Réseaux sociaux et propagation de la violence
D'un article du blog "entreleslignesentreles mots", tiré du quotidien britannique "The Guardian", à propos des féministes éthiopiennes, je tire le passage suivant :
"Trois ans après que Facebook a été accusé d’avoir laissé les discours de haine se propager sans contrôle en Éthiopie, dans un contexte de violences génocidaires contre l’ethnie tigréenne[ethnic Tigrayans] pendant la guerre civile – accusations rejetées par Meta –, les incitateurs sur les réseaux sociaux en Éthiopie ont trouvé une nouvelle cible : les femmes en ligne."
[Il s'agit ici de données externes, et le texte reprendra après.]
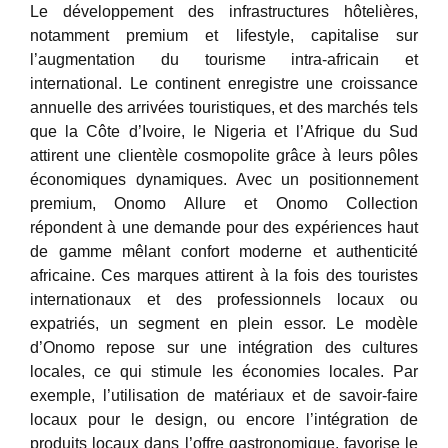
Le développement des infrastructures hôtelières,
notamment premium et lifestyle, capitalise sur
l’augmentation du tourisme intra-africain et
international. Le continent enregistre une croissance
annuelle des arrivées touristiques, et des marchés tels
que la Côte d’Ivoire, le Nigeria et l’Afrique du Sud
attirent une clientèle cosmopolite grâce à leurs pôles
économiques dynamiques. Avec un positionnement
premium, Onomo Allure et Onomo Collection
répondent à une demande pour des expériences haut
de gamme mêlant confort moderne et authenticité
africaine. Ces marques attirent à la fois des touristes
internationaux et des professionnels locaux ou
expatriés, un segment en plein essor. Le modèle
d’Onomo repose sur une intégration des cultures
locales, ce qui stimule les économies locales. Par
exemple, l’utilisation de matériaux et de savoir-faire
locaux pour le design, ou encore l’intégration de
produits locaux dans l’offre gastronomique, favorise le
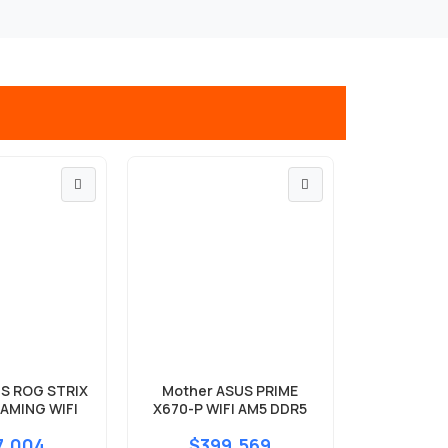
S ROG STRIX
Mother ASUS PRIME
Mother
AMING WIFI
X670-P WIFI AM5 DDR5
GAMING 
WIFI
7.004
$399.569
$27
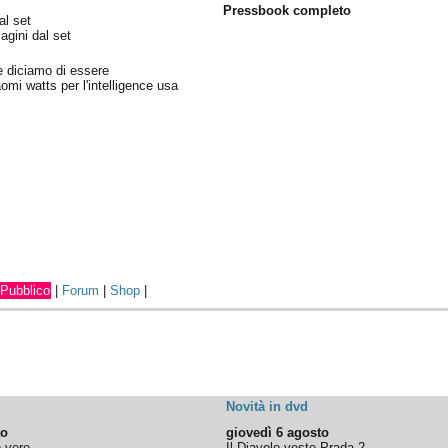
Pressbook completo
al set
agini dal set
e diciamo di essere
aomi watts per l'intelligence usa
Pubblico
|
Forum
|
Shop
|
Novità in dvd
to
giovedì 6 agosto
e vere
Il Diavolo veste Prada 2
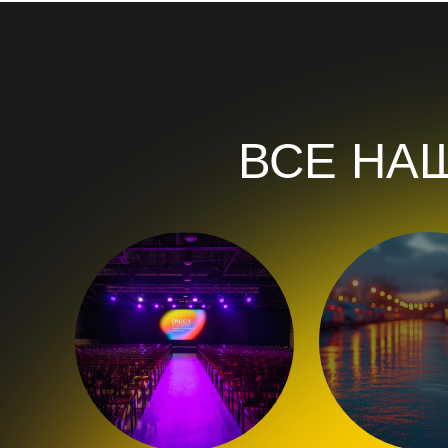
Мощным современным тех.
Парковками на закрыто
оборудованием
территории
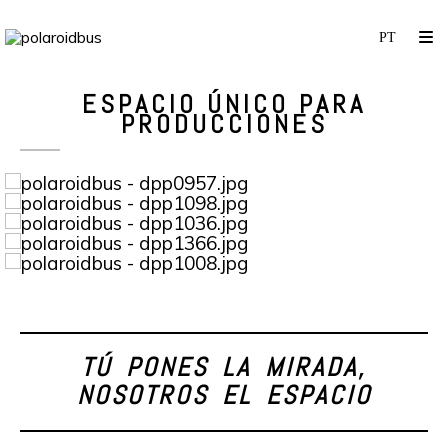
ESPACIO ÚNICO PARA
PRODUCCIONES
TÚ PONES LA MIRADA,
NOSOTROS EL ESPACIO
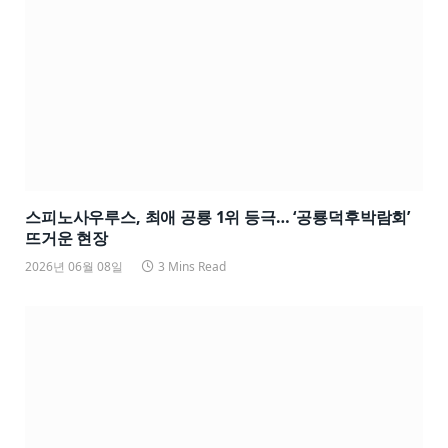
스피노사우루스, 최애 공룡 1위 등극… ‘공룡덕후박람회’
뜨거운 현장
2026년 06월 08일
3 Mins Read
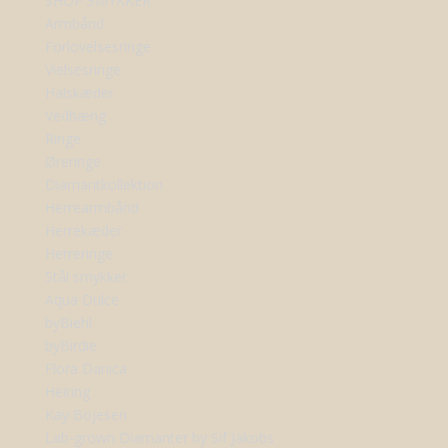
SHOP SMYKKER
Armbånd
Forlovelsesringe
Vielsesringe
Halskæder
Vedhæng
Ringe
Øreringe
Diamantkollektion
Herrearmbånd
Herrekæder
Herreringe
Stål smykker
Aqua Dulce
byBiehl
byBirdie
Flora Danica
Heiring
Kay Bojesen
Lab-grown Diamanter by Sif Jakobs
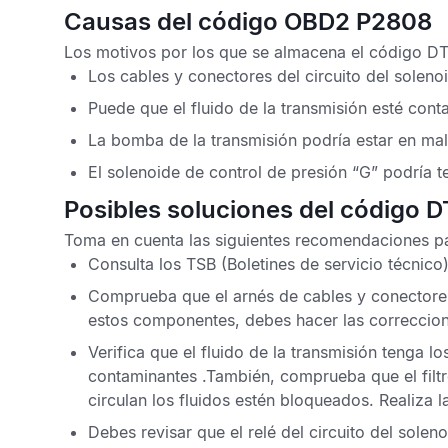
Causas del código OBD2 P2808
Los motivos por los que se almacena el
código D
Los cables y conectores del circuito del solen
Puede que el fluido de la transmisión esté con
La bomba de la transmisión podría estar en ma
El solenoide de control de presión “G” podría te
Posibles soluciones del código 
Toma en cuenta las siguientes recomendaciones pa
Consulta los
TSB
(Boletines de servicio técnico)
Comprueba que el arnés de cables y conectores
estos componentes, debes hacer las correccion
Verifica que el fluido de la transmisión tenga 
contaminantes .También, comprueba que el filt
circulan los fluidos estén bloqueados. Realiza 
Debes revisar que el relé del circuito del sole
L'article documente les cas de militantes féministes obligées de quitter le pays suite à des campagnes de harcèlement en ligne suivies d'agressions physiques.
Il n'est donc pas anodin de tolérer cette non-régulation assumée de la part des plateformes numériques de la Big Tech.
La question du boycott me semble plus que jamais d'actualité mais ne saurait suffire : frapper ces hébergeurs au porte-monnaie est impératif, mais les empêcher légalement de nuire doit être notre objectif.
Pour cela, il faut commencer à sensibiliser toujours davantage aux méfaits de leur fonctionnement.
Toutes les occasions doivent en être saisies.